Return the run of lines below that opens with the line containing "D3Dcompiler_47.dll / libEGL.dll" and closes with the line containing "even on my developpement pc", keeping each one exact.

* Material to process *
----------------

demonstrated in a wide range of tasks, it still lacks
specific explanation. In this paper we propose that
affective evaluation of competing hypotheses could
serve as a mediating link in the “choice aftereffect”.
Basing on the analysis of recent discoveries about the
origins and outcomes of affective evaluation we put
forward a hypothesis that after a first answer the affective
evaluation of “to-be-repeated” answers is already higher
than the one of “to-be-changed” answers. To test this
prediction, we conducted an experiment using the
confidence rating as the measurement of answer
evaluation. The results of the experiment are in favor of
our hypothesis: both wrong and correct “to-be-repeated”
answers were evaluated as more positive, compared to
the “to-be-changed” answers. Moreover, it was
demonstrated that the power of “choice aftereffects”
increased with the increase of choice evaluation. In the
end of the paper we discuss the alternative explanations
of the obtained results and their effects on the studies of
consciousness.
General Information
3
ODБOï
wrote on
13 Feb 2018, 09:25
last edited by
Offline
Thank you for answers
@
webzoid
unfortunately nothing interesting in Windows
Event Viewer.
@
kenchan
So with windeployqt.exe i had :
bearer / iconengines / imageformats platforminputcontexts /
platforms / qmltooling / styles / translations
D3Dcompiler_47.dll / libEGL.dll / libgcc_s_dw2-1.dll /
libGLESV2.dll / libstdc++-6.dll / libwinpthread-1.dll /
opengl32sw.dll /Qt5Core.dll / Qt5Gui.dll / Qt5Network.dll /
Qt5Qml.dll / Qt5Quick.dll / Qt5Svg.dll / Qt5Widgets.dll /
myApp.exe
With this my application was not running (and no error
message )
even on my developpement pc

----------------

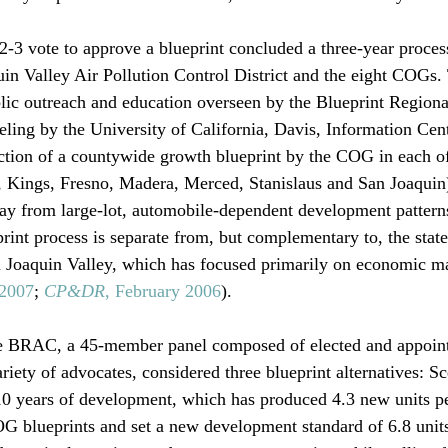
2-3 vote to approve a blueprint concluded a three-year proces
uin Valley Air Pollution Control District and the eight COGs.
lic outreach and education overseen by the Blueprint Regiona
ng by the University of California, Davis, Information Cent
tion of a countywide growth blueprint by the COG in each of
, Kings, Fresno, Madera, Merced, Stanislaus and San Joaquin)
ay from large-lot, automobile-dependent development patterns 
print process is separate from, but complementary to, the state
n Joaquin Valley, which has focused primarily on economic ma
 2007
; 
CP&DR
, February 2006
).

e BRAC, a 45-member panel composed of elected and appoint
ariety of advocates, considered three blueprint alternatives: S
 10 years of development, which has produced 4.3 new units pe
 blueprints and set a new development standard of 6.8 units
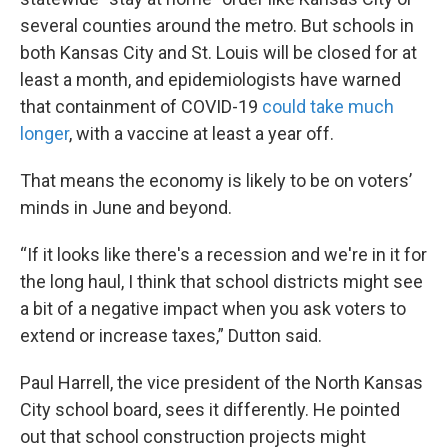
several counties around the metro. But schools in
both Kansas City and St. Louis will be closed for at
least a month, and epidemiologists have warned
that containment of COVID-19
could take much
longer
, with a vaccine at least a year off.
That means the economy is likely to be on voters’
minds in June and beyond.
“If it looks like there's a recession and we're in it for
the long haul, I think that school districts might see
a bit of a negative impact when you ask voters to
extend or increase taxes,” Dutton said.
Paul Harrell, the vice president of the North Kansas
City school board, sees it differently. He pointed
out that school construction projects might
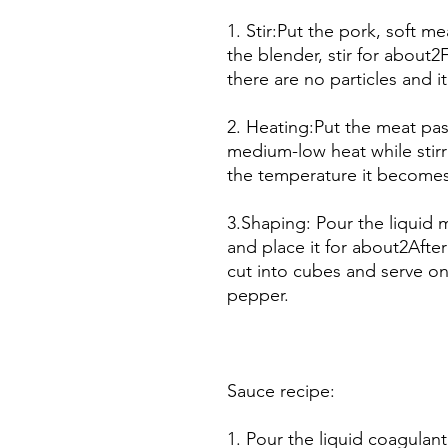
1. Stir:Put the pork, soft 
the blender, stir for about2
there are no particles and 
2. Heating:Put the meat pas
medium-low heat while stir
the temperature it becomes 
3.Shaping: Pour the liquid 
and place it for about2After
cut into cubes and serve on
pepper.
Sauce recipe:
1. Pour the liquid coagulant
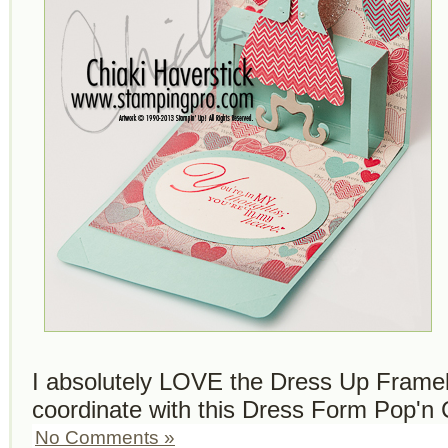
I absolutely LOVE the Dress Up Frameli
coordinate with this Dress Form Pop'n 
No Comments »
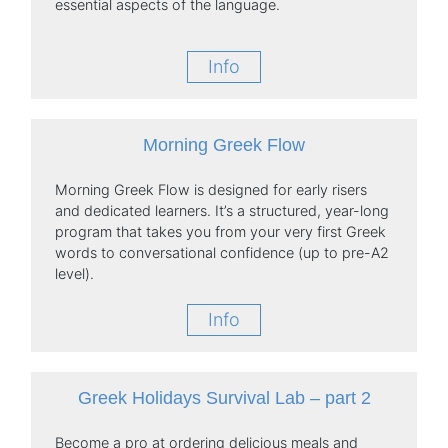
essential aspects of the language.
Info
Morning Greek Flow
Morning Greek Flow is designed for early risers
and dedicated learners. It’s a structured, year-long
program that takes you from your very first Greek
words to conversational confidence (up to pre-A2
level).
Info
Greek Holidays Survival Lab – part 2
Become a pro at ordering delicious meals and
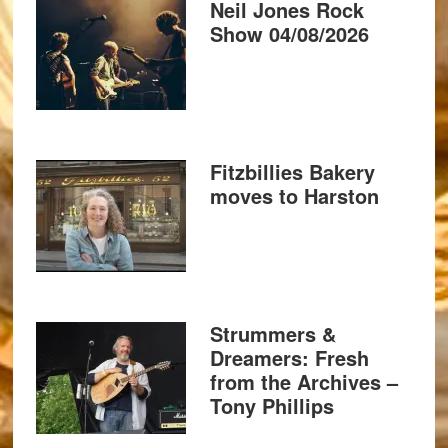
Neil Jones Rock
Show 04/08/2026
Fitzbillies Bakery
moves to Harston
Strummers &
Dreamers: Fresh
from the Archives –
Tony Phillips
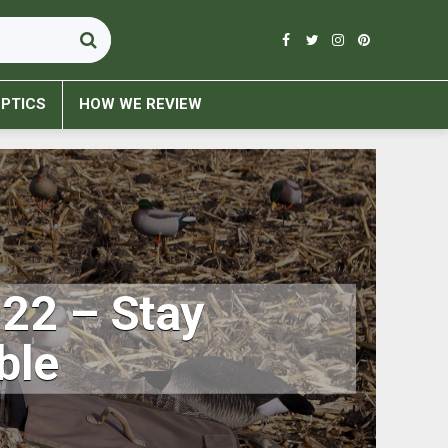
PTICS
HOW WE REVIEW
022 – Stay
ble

----------------

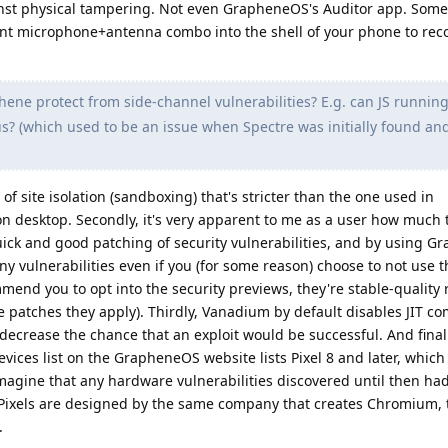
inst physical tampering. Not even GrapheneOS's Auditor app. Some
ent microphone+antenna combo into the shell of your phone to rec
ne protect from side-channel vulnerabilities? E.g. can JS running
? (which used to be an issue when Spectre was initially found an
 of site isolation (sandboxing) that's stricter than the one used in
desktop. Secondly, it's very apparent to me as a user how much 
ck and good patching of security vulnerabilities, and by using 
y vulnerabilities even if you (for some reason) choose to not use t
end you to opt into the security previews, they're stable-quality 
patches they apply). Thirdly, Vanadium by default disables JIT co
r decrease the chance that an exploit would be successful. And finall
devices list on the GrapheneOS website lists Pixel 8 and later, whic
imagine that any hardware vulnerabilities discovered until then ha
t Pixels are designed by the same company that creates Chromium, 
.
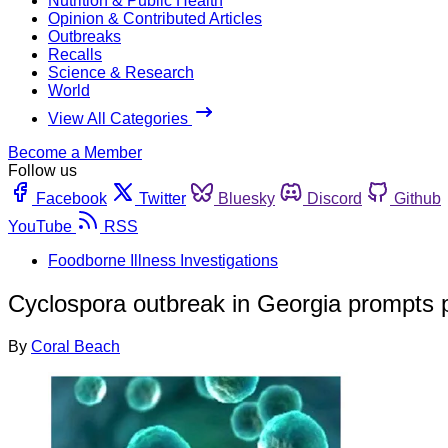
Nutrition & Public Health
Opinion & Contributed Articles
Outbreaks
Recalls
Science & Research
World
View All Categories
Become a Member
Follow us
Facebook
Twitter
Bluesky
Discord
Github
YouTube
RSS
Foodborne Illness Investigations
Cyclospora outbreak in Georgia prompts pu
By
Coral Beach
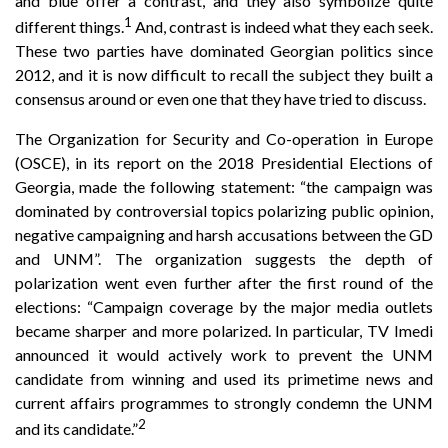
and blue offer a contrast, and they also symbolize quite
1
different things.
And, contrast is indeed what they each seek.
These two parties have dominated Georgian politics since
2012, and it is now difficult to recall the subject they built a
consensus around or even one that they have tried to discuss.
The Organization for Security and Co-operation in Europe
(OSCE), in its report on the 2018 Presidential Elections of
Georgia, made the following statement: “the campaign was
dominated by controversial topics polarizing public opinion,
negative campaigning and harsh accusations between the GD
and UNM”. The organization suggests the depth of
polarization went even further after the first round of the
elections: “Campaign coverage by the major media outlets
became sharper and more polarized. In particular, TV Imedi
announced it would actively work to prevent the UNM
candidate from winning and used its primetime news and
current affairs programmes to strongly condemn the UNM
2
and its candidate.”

----------------

* Expected output *
D3Dcompiler_47.dll / libEGL.dll / libgcc_s_dw2-1.dll /
libGLESV2.dll / libstdc++-6.dll / libwinpthread-1.dll /
opengl32sw.dll /Qt5Core.dll / Qt5Gui.dll / Qt5Network.dll /
Qt5Qml.dll / Qt5Quick.dll / Qt5Svg.dll / Qt5Widgets.dll /
myApp.exe
With this my application was not running (and no error
message )
even on my developpement pc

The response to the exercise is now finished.